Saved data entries
▬▬▬▬▬▬

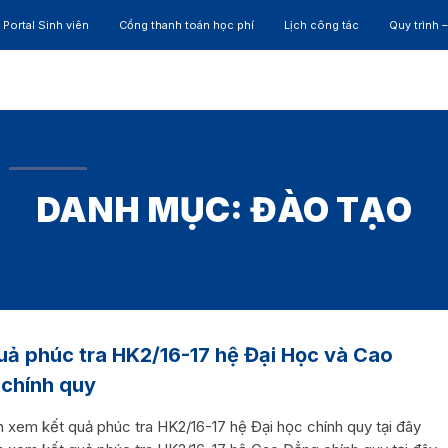
Portal Sinh viên
Cổng thanh toán học phí
Lịch công tác
Quy trình 
ĐÀO TẠO
NGHIÊN CỨU
CỰU SINH VIÊN
HỢP 
DANH MỤC:
ĐÀO TẠO
uả phúc tra HK2/16-17 hệ Đại Học và Cao
chính quy
n xem kết quả phúc tra HK2/16-17 hệ Đại học chính quy tại đây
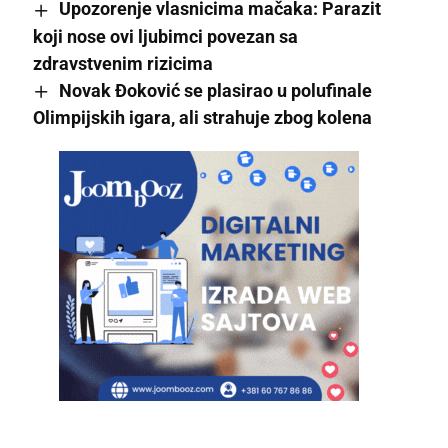
Upozorenje vlasnicima mačaka: Parazit
koji nose ovi ljubimci povezan sa
zdravstvenim rizicima
Novak Đoković se plasirao u polufinale
Olimpijskih igara, ali strahuje zbog kolena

▬▬▬▬▬▬

§ WORK ORDER: With the pictures left out, output all the entries exactly.

§ TASK RESPONSE:
Portal Sinh viên
Cổng thanh toán học phí
Lịch công tác
Quy trình 
ĐÀO TẠO
NGHIÊN CỨU
CỰU SINH VIÊN
HỢP 
DANH MỤC:
ĐÀO TẠO
uả phúc tra HK2/16-17 hệ Đại Học và Cao
chính quy
n xem kết quả phúc tra HK2/16-17 hệ Đại học chính quy tại đây
Upozorenje vlasnicima mačaka: Parazit
koji nose ovi ljubimci povezan sa
zdravstvenim rizicima
Novak Đoković se plasirao u polufinale
Olimpijskih igara, ali strahuje zbog kolena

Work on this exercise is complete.